Microsoft exposes Chrome flaw in tit-for-tat war with Google
Microsoft has slammed Google for not immediately fixing a security flaw in its Chrome browser, in the latest clash between the two tech rivals.
In a blog post ( www.snipca. com/26009) Microsoft says it found a flaw in Chrome, and notified Google on 14 September, receiving a ‘bounty’ payment of $15,837 (£12,000). Google fixed it within a week in the beta version of Chrome, which Microsoft acknowledged was “impressive”.
But Microsoft criticised Google for publishing details of the fix on Github ( https:// github.com) – where software developers release source code for others to use – before fixing the full version of Chrome, which it failed to do for almost a month.

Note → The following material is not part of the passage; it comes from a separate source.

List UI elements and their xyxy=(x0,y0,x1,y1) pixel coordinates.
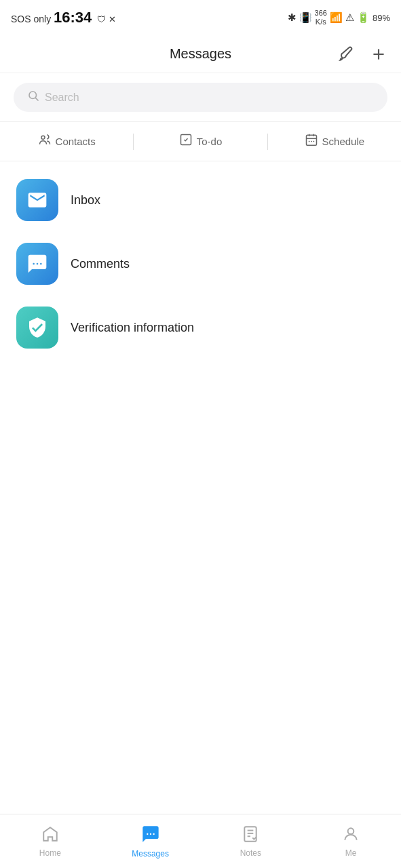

Microsoft said this gave hackers “more than enough time” to exploit it.
The company’s comments come after heavy criticism this year from Google’s Project Zero team, which has accused Microsoft of leaving flaws unfixed even after being told about them.
Most recently Google criticised Microsoft for fixing flaws in Windows 10, but not 7 and 8.1, creating a “false sense of security for users of the older systems” (see ‘Question of the Fortnight’, Issue 513).
Google’s policy, strongly criticised by Microsoft, is to go public with a security flaw if a company hasn’t fixed it within 90 days of being notified.
In its report, Microsoft said that its strategy differs from Google’s, and urged companies to use the principle of ‘Coordinated Vulnerability Disclosure’, in which before going public the ‘finder’ of the flaw lets the affected company fully test “updates, workarounds, or other corrective measures”.